We will be advisors to the world's largest, wealthiest, and most powerful
companies. We control the vertical. We control the horizontal. Do not
adjust your set. White collar armies of the world, lend me your ears!!
[Back to the regularly scheduled program:]
In the pipe for months, now that they have regulatory approval from all
the "important" governments of the world, they've told all of us who have
been waiting with bated breath what the _new_name_ will be.
-- Did they take the opportunity to create something new and interesting?
-- Did they stay the traditional route, and just call it Price Waterhouse,
Coopers & Lybrand ??
-- Did they simply abbreviate it to PWCL, following KPMG's (Peat Marwick)
No, no, and no.
They went with some weird compromise, trying to keep the PW name together,
give semi-equal footing to both firms, and try to retain whatever kind of
brand recognition they can.
The new name?? PricewaterhouseCoopers.
One very long word. It'll be a hit in Germany.
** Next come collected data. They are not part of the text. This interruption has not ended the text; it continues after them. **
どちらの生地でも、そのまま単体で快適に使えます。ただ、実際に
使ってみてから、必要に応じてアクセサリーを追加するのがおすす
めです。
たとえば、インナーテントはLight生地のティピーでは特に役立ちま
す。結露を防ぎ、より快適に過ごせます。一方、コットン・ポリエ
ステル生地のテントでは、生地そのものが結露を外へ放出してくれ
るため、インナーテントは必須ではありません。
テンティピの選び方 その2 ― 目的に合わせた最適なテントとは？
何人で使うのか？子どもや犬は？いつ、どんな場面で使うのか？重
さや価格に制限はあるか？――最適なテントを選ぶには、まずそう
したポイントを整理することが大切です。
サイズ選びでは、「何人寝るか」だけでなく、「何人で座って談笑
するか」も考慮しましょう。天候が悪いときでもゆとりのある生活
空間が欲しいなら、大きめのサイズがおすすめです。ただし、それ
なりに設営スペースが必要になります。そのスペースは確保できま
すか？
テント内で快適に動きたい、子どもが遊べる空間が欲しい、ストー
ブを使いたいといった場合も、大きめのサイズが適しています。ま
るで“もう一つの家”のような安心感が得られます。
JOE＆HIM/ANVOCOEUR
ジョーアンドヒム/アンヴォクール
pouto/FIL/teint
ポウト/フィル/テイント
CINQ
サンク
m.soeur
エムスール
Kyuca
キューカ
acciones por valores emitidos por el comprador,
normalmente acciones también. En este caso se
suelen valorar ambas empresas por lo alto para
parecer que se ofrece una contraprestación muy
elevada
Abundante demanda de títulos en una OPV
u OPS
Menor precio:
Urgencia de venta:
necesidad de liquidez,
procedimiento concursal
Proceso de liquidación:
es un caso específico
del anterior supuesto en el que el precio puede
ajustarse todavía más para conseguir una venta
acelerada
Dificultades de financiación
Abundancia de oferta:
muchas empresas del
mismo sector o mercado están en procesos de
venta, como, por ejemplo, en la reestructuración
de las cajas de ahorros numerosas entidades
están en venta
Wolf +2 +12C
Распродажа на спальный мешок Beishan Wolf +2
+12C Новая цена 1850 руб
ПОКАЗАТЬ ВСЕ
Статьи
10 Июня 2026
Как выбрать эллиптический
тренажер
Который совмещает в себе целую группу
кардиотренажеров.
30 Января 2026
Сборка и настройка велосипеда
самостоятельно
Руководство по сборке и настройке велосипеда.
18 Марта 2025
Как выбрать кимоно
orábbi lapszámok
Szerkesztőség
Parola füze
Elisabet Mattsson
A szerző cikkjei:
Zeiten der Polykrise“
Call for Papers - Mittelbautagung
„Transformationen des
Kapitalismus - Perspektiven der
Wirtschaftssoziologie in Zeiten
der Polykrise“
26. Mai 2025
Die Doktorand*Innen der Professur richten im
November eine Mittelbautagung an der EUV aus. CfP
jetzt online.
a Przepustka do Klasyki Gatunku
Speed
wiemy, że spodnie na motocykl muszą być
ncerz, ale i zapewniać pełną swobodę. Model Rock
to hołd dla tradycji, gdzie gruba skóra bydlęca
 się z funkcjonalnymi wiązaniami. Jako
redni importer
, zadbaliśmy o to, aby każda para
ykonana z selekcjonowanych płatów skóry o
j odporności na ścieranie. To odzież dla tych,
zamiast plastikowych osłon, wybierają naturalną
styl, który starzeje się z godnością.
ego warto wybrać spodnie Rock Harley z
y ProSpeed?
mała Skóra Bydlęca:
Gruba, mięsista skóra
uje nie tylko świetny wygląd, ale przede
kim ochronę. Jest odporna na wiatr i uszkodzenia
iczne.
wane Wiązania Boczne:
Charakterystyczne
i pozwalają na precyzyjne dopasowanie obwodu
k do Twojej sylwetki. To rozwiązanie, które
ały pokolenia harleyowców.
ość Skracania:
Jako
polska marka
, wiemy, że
The logotype has the 'Price'
and 'Coopers' in a nice, blocky Roman font, with 'waterhouse' offset with
various different letter baselines in between, presumably to give it less
emphasis, and make the C&L guys forget that _we_ get 2/3 of the name, and
they get the smaller portion. (I guess they got what they deserved from
the marketing consultants they hired.)
BTW, the official abbreviation will be PwC.
Maybe we'll pronounce it "pwick".
I'm going to feel like I have Tourette's syndrome, with a lisp.